Anyway, there's the good, bad and ugly of my surgery and my life post op. I know that my experiences are not the same as everyone else's but I'm sure I'm also not the only one to go through such a range of emotional issues and head issues after surgery. So I thought I'd put this out there for anyone who may relate to my story or anyone that wants to chat about any of these issues. Sometimes feeling like we are not alone in this journey is a very powerful thing.

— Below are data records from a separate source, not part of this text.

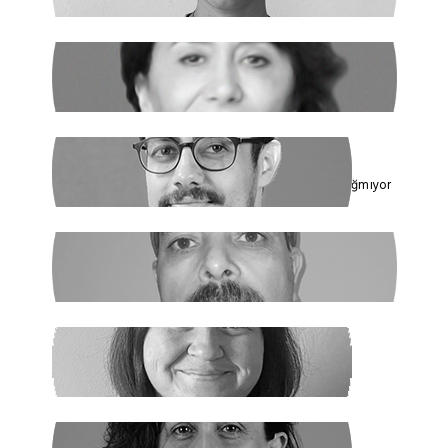
RUKİYE LEYLA SÜREN
Cumhur İttifakı’nın Hedefi: Kadınlar
ÇAĞDAŞ SİNAN DAĞ
Toplumun Enerjisi Rejimin Çuvalına Sığmıyor
GHADER ANARİ
Ne Şeyh, Ne Şah
SANEM DENİZ KURAL
Yaz Yaz Listeye Bizi De Yaz
SİBEL UZUN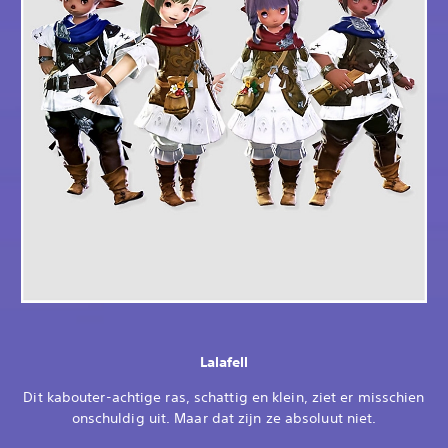
Lalafell
Dit kabouter-achtige ras, schattig en klein, ziet er misschien
onschuldig uit. Maar dat zijn ze absoluut niet.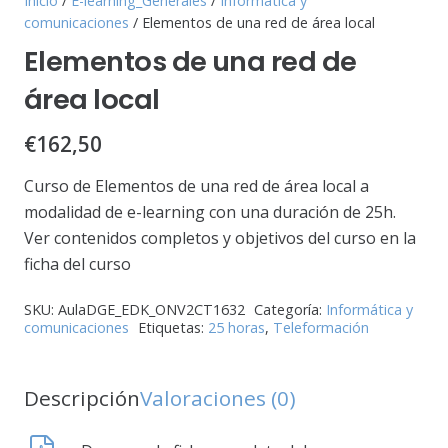
Inicio
/
E-learning_Generales
/
Informática y
comunicaciones
/ Elementos de una red de área local
Elementos de una red de
área local
€
162,50
Curso de Elementos de una red de área local a
modalidad de e-learning con una duración de 25h.
Ver contenidos completos y objetivos del curso en la
ficha del curso
SKU:
AulaDGE_EDK_ONV2CT1632
Categoría:
Informática y
comunicaciones
Etiquetas:
25 horas
,
Teleformación
Descripción
Valoraciones (0)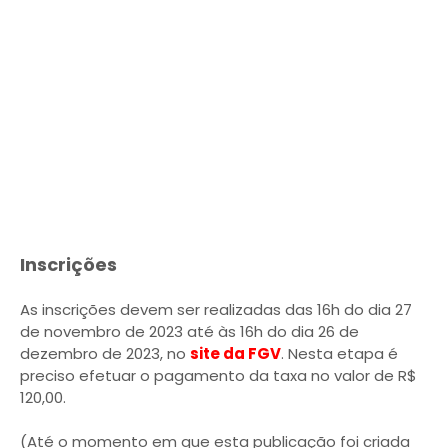
Inscrições
As inscrições devem ser realizadas das 16h do dia 27
de novembro de 2023 até às 16h do dia 26 de
dezembro de 2023, no
site da FGV
. Nesta etapa é
preciso efetuar o pagamento da taxa no valor de R$
120,00.
(Até o momento em que esta publicação foi criada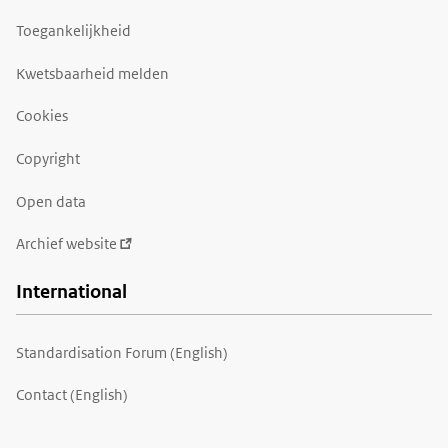
Toegankelijkheid
Kwetsbaarheid melden
Cookies
Copyright
Open data
Archief website
International
Standardisation Forum (English)
Contact (English)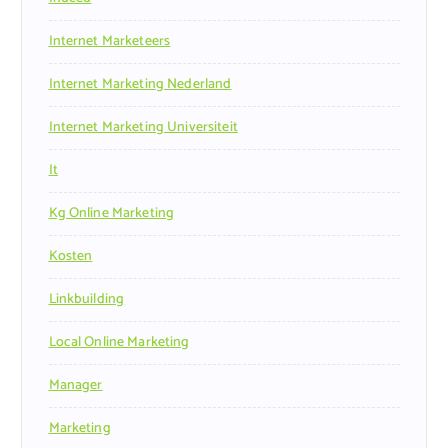
Internet Marketeers
Internet Marketing Nederland
Internet Marketing Universiteit
It
Kg Online Marketing
Kosten
Linkbuilding
Local Online Marketing
Manager
Marketing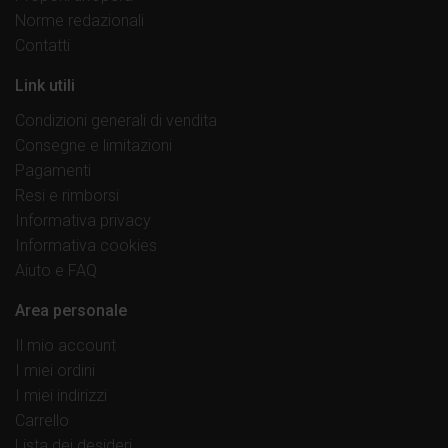
Norme redazionali
Contatti
Link utili
Condizioni generali di vendita
Consegne e limitazioni
Pagamenti
Resi e rimborsi
Informativa privacy
Informativa cookies
Aiuto e FAQ
Area personale
Il mio account
I miei ordini
I miei indirizzi
Carrello
Lista dei desideri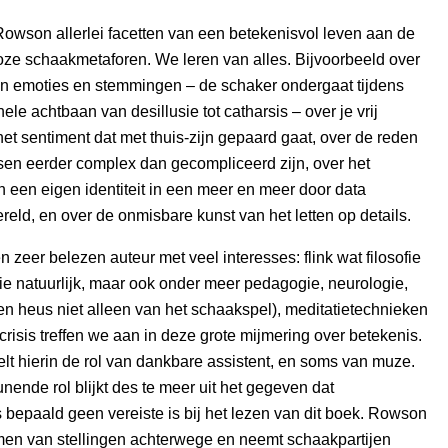
owson allerlei facetten van een betekenisvol leven aan de
oze schaakmetaforen. We leren van alles. Bijvoorbeeld over
an emoties en stemmingen – de schaker ondergaat tijdens
hele achtbaan van desillusie tot catharsis – over je vrij
het sentiment dat met thuis-zijn gepaard gaat, over de reden
n eerder complex dan gecompliceerd zijn, over het
een eigen identiteit in een meer en meer door data
ld, en over de onmisbare kunst van het letten op details.
 zeer belezen auteur met veel interesses: flink wat filosofie
e natuurlijk, maar ook onder meer pedagogie, neurologie,
n heus niet alleen van het schaakspel), meditatietechnieken
crisis treffen we aan in deze grote mijmering over betekenis.
t hierin de rol van dankbare assistent, en soms van muze.
nende rol blijkt des te meer uit het gegeven dat
bepaald geen vereiste is bij het lezen van dit boek. Rowson
men van stellingen achterwege en neemt schaakpartijen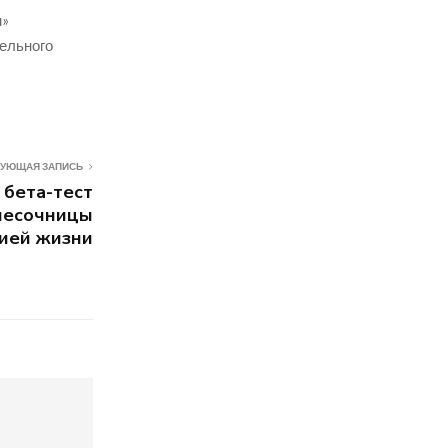
м»
тельного
УЮЩАЯ ЗАПИСЬ
 бета-тест
 песочницы
цией жизни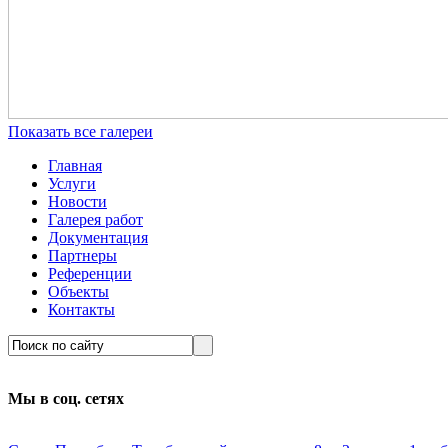
Показать все галереи
Главная
Услуги
Новости
Галерея работ
Документация
Партнеры
Референции
Объекты
Контакты
Мы в соц. сетях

Newbies: WLS is an absolutely amazing gift. It's a wonderful gift but also a big responsibility to use it wisely and there may be many times that you struggle along this journey. Please don't waste the wonderful gift you've been given. Get to goal your first year, keep your triggers at bay and work towards getting off the most weight you can while you can. Despite the head struggles, I would still do surgery all over again. It's truly a wonderful gift!

Have a good day,



  1. Dawn, thank you for your baring your soul and being so completely honest in your post. You have given this newbie a lot to think about, and I really appreciate that. I am trying very hard to keep myself accountable for my actions and realistic with my expectations. Somedays that feels like the biggest balancing act of all.

  2. Thanks so much Dawn for sharing your story. For a newbie like me it is great to know that despite the stuff that happens there is still an opportunity to be better. Set backs are natural and should be accepted as part of life and you demonstrate that wonderfully. Thanks.